The Penguins Are At The Crossroads Of Their Legacy
Another strong year in the regular season, at least from the start of the season to the Olympic break, resulted in a disappointing exit in the playoffs for the Pittsburgh Penguins.
Last year’s sweep at the hands of the Bruins was embarrassing. The Penguins never seemed to be in any of the games, aside from maybe the double overtime game 3. All parties concerned, especially head coach Dan Bylsma and his job tenure, hoped that scenario would not be repeated in the 2014 playoffs. Unfortunately, it did. The Pens blew a 3-1 lead to a pretty non-descript (aside from Henrik Lundqvist) Ranger team.
Aside from the actual game-to-game discussion points, there are also some macro-discussion points about the state of the franchise and the legacies of three key players: Sidney Crosby, Evgeni Malkin, and Marc-Andre Fleury. Where does this team go from here?
In 2008, the Penguins made the Stanley Cup finals and allowed the youngsters to cut their teeth against a strong Red Wings team. That team made the Cup finals on the back of extremely strong play by Marc-Andre Fleury. In 2009, the “grizzled” Penguins returned to the Cup finals against the same Red Wings and this time hoisted the cherished Cup, thanks to an all-time highlight save by Fleury on Nick Lidstrom as time expired in Game 7.
This was the start of the next great dynasty. Keep Grant Street open in mid-June every year for victory parades, Pittsburgh. But then….the dynasty that seemed so sure never developed further.
The 2010 playoffs ended at the hands of the Canadiens and the pads of goalie Jaroslav Halak. Sergei Gonchar’s impression of a matador against Brian Gionta and the relentless play of Mike Cammalleri bounced the Penguins in the second round. It’s OK, we all said, they’re just tired from all that playoff hockey of the last two years. We’ll be back.
And then the Winter Classic happened in January 2011. Crosby got his melon dinged up and put him in flux for over a year. A few weeks later, Malkin ripped his knee apart. Without their top two offensive players, it was up to Jordan Staal to carry the offensive burden against the Tampa Bay Lightning. It was a valiant effort, but one that was destined to be futile even if they got past the Lightning, and the Penguins were eliminated in the first round.
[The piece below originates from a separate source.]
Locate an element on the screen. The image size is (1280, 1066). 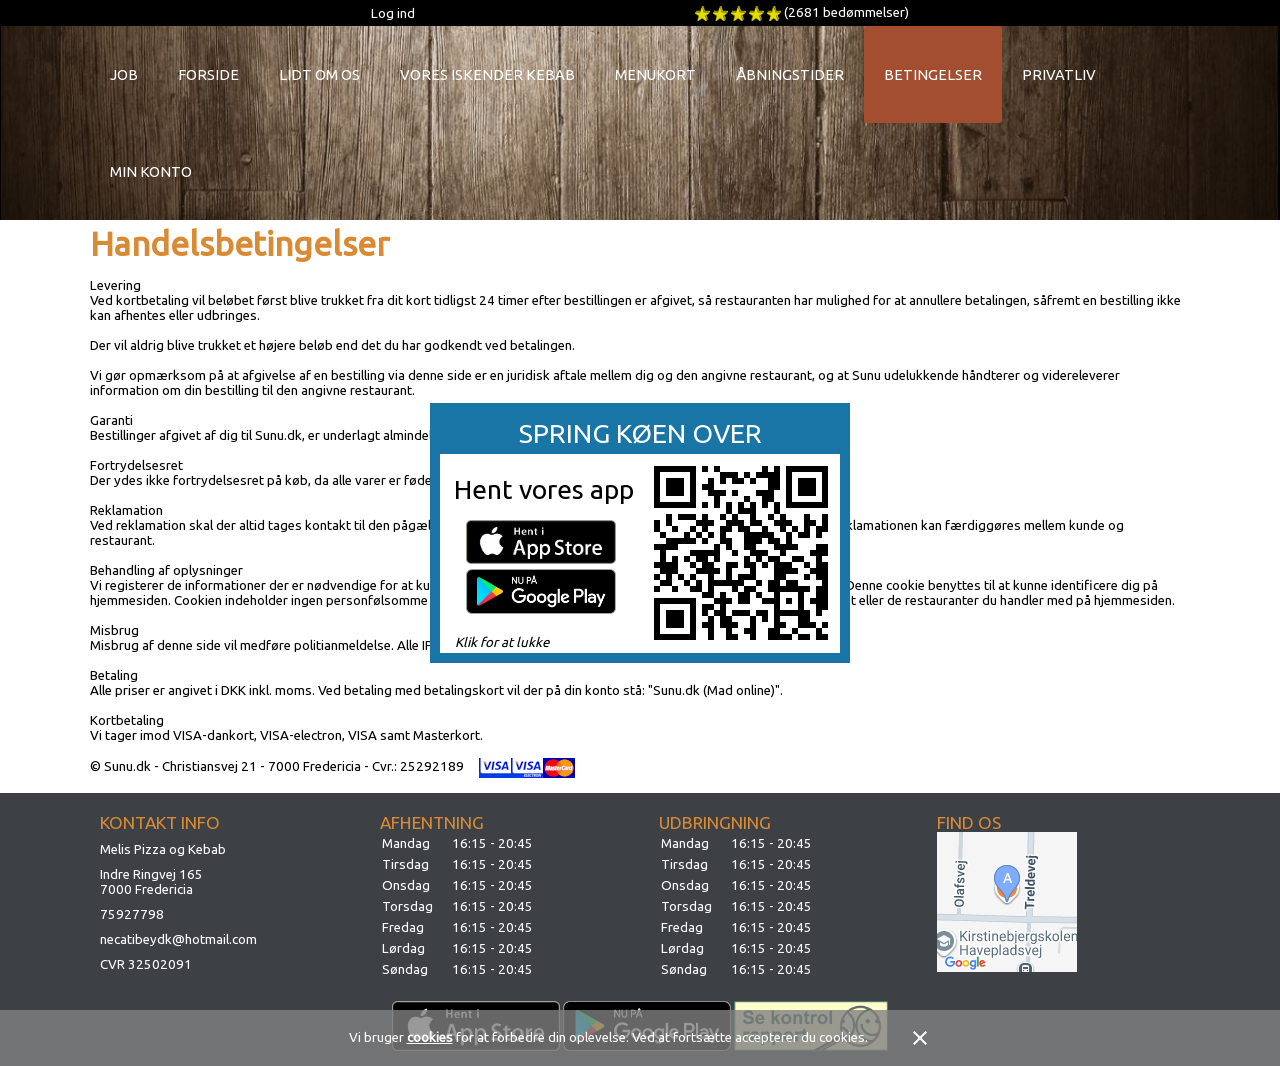 Vores Iskender Kebab is located at coordinates (487, 74).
Now what was written to be a bright future was turning cloudy, especially when Crosby’s concussion issues stretched into next season. When he returned in, seemingly, top form for the 2012 playoffs, there was a ray of hope. That was quickly extinguished when the collective group of the Penguins lost their minds and composure against the Flyers. Fleury looked as if he just strapped on the pads for the first time and Bylsma appeared to coach with all the seasoning of a man pulled out of the stands and placed behind the bench.
The 2013 playoffs are still a sore spot for many, but suffice it to say that Fleury was not engendering a lot of fuzzy feelings heading into these playoffs after last year’s debacle.
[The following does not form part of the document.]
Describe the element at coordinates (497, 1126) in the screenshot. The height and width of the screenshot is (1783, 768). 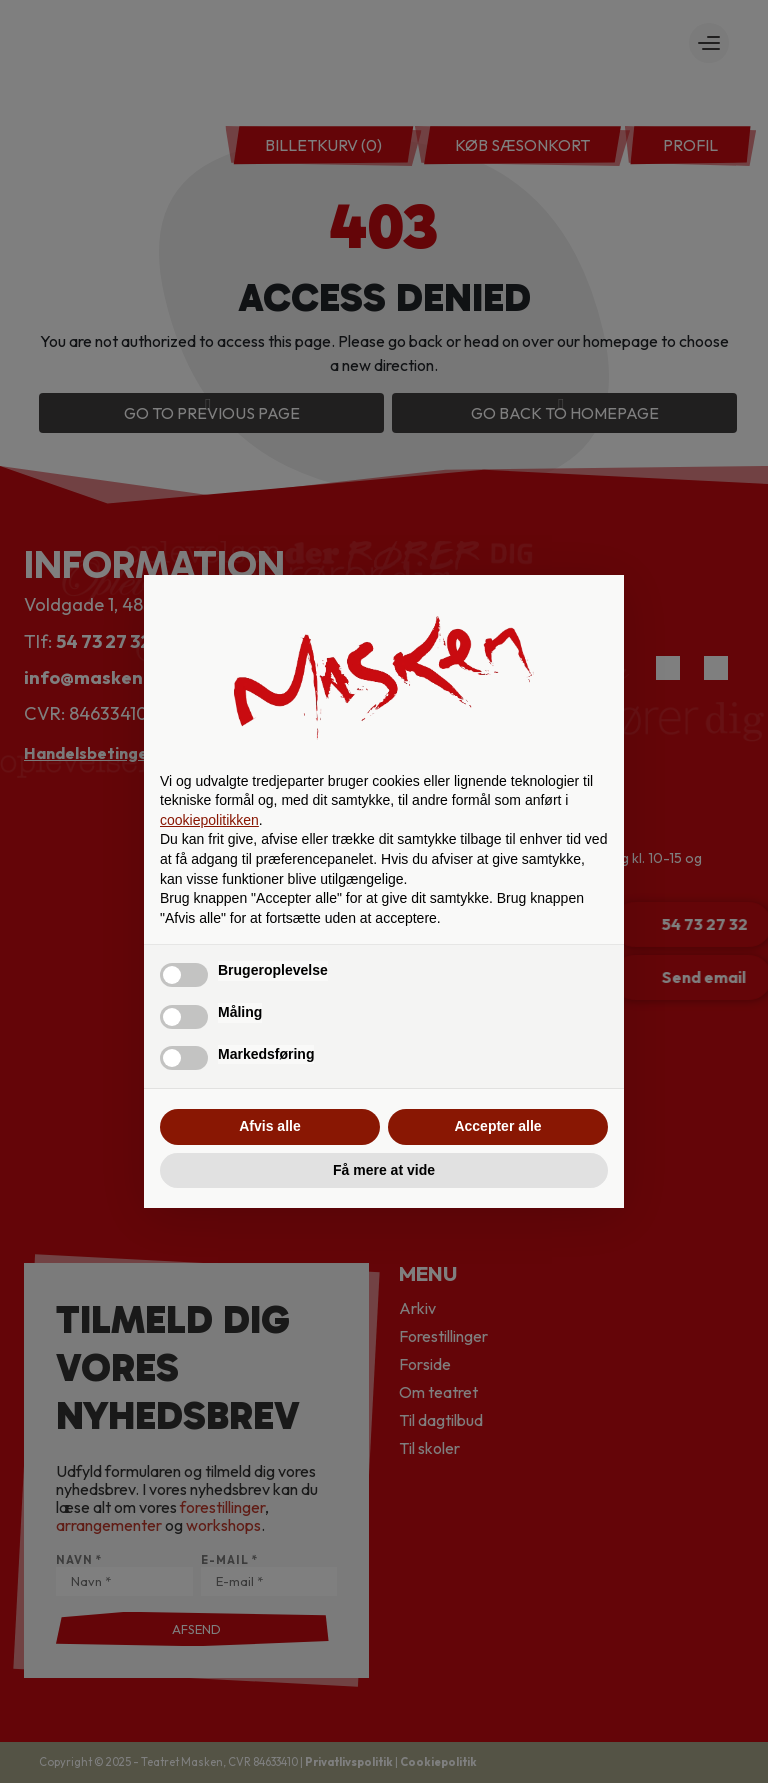 I see `Accepter alle [button]` at that location.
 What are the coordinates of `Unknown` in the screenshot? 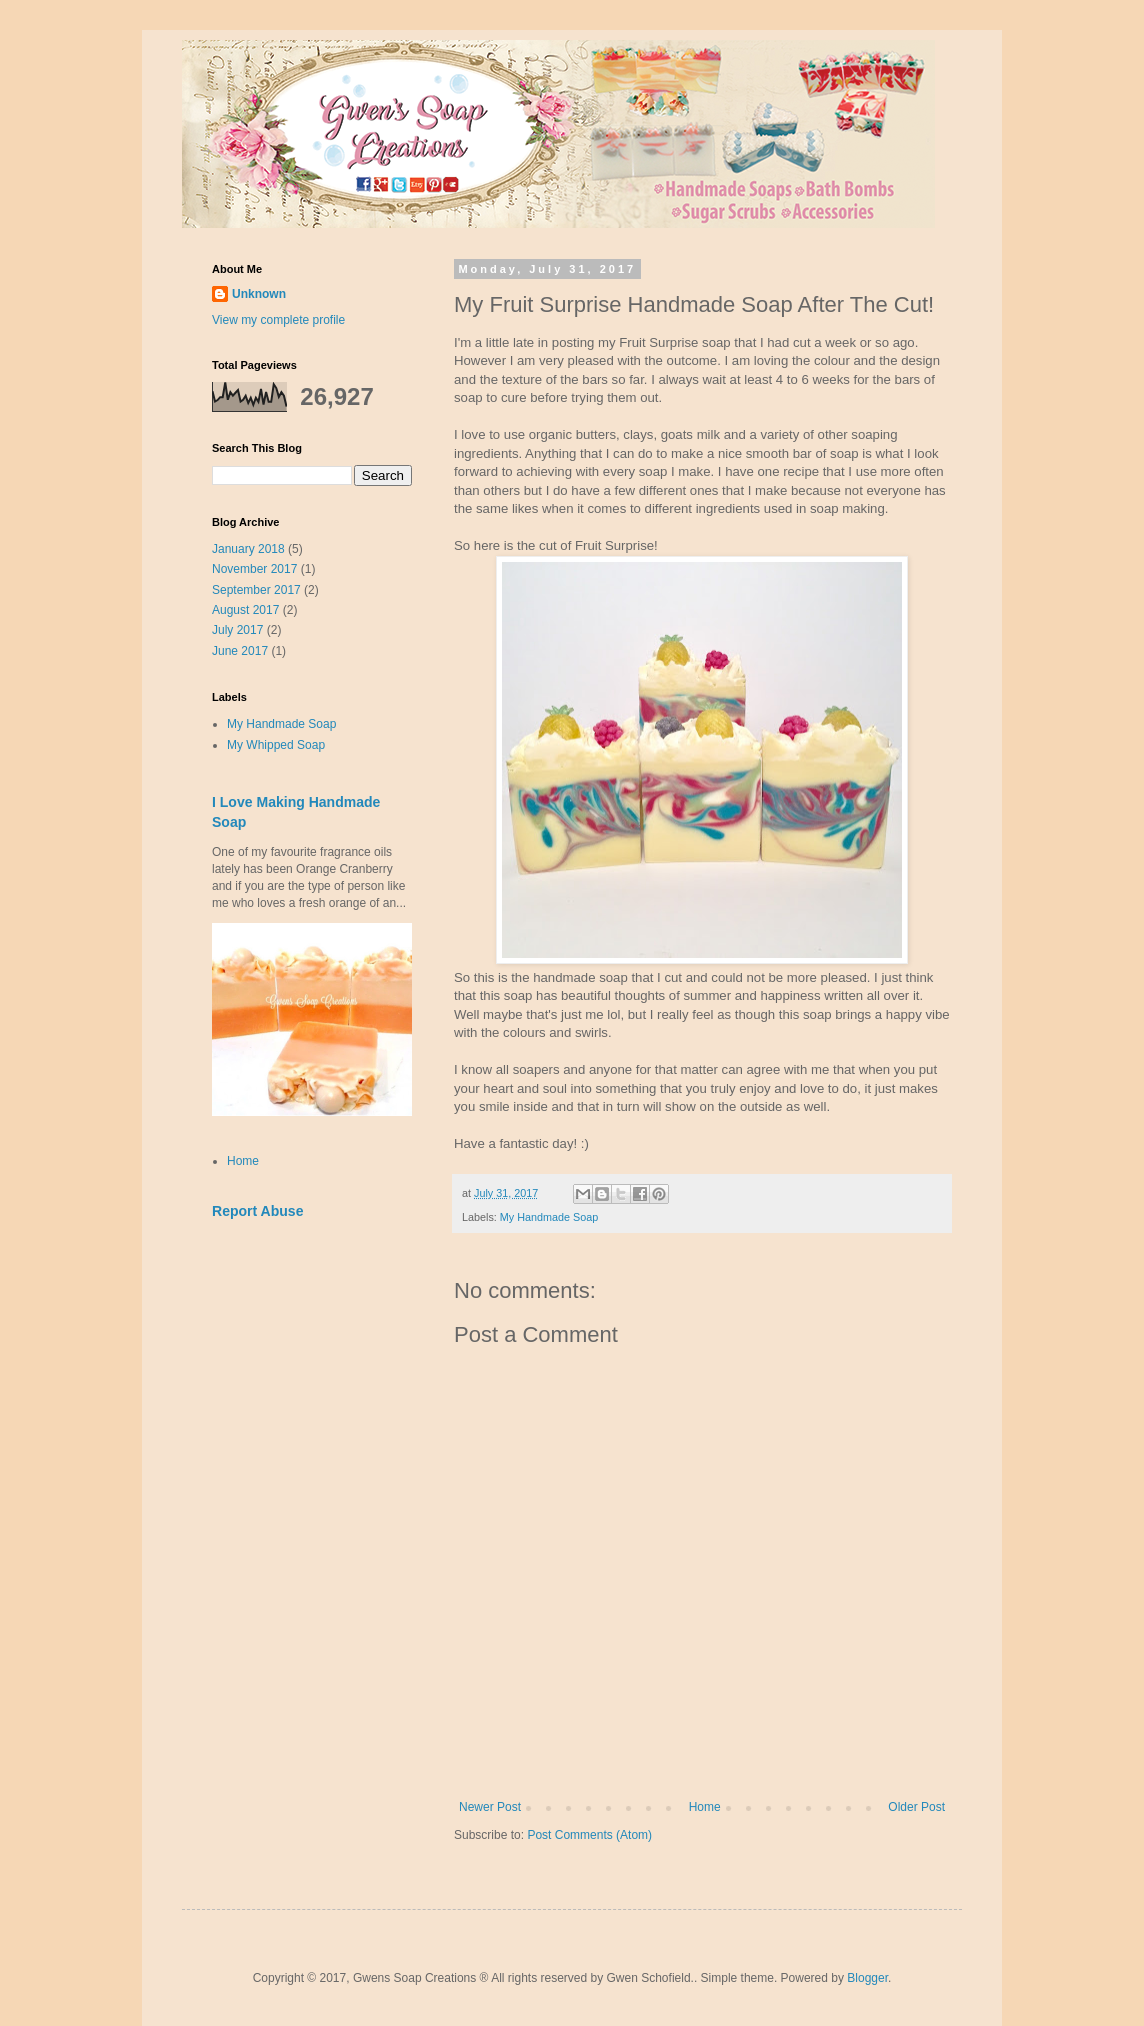 It's located at (259, 294).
Winning a Cup is the pinnacle of every hockey player’s career; however, when you are Sidney Crosby and Evgeni Malkin, one Cup is not enough to define your legacy. There have been plenty of Cup-winning teams in the NHL in recent years that got hot at the right time and made their one run at glory. Yes, I’m looking at you 2005-06 Carolina Hurricanes and 2003-04 Tampa Bay Lightning. For the Penguins (as a team) and Crosby/Malkin/Fleury (specifically) to be considered elite and all-timers, they have to win multiple Cups.
The clock is ticking on that possibility. For the 2014-15 season, Crosby will be 27, Malkin will be 28, and Fleury will be playing his age-30 season. Malkin and Crosby are still in the primes of their careers, but both have some significant injury history that has taken some tread off the tire. Fleury will be in the last year of his contract that pays him $5M/year. If Fleury has a less-than-spectacular 2015 playoff season, what would you do with a then-31-year-old who is a free agent? There’s no one in the pipeline waiting to take his place, all apologies to Jeff Zatkoff.
Maybe there wouldn’t be as much external tension if Chicago didn’t already have two Cups with Jonathan Toews and Patrick Kane and seemingly in contention every year. If Chicago were to win one either this year or next, they would be the closest thing to a dynasty that there is in the salary cap-era NHL. That is the legacy that was written in the stars for the Penguins.
If they don’t want to be a footnote in NHL history, Crosby and company need to rectify their mental issues of self-control and wilting under pressure tout suite. It’s not too late to start collecting Cups.